Tubulointerstitial nephritis and uveitis syndrome in a female adult

Abstract

Tubulointerstitial nephritis and uveitis (TINU) syndrome is a rare disease characterised by the association of acutetubulointerstitial nephritis and uveitis. It affects mainly children and young women. Drugs and infections may be precipitating factors. It is a diagnosis of exclusion. The mainstays of treatment are topical and systemic corticosteroids. Prognosis is usually favourable. We report a case of TINU which occurred in our unit. A 37-year-old woman presented with an influenza-like illness, bilateral ocular pain and blurred vision. Ophthalmological evaluation revealed bilateral anterior uveitis and later renal involvement was seen as acute tubulointerstitial nephritis. A diagnosis of TINU was assumed after exclusion of other systemic diseases. She was treated with topical corticosteroids for the uveitis and evolved favourably, with resolution of ocular symptoms and normalisation of serum creatinine and proteinuria. This case highlights the importance of a high degree of clinical suspicion to make the diagnosis of TINU syndrome.

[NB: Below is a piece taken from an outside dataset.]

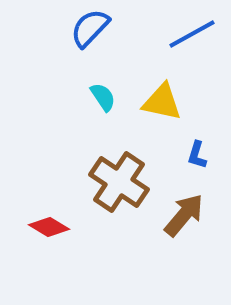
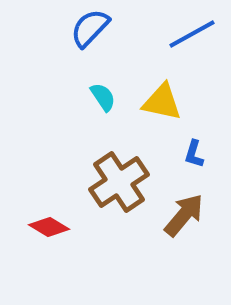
blue L-shape: moved 3 px left, 1 px up
brown cross: rotated 22 degrees clockwise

Keywords: acute renal failure; ophthalmology; proteinurea; renal medicine.

Figure 1

Diffuse interstitial, predominantly mononuclear, inflammatory infiltrate with tubulitis. Some eosinophils are also noted (H&E, magnification ×100).

Figure 2

Periglomerular non-caseating granulomas with multinucleated giant cells (H&E, magnification ×100), with immunohistochemistry showing positive staining for CD68, a macrophage marker (lower right corner).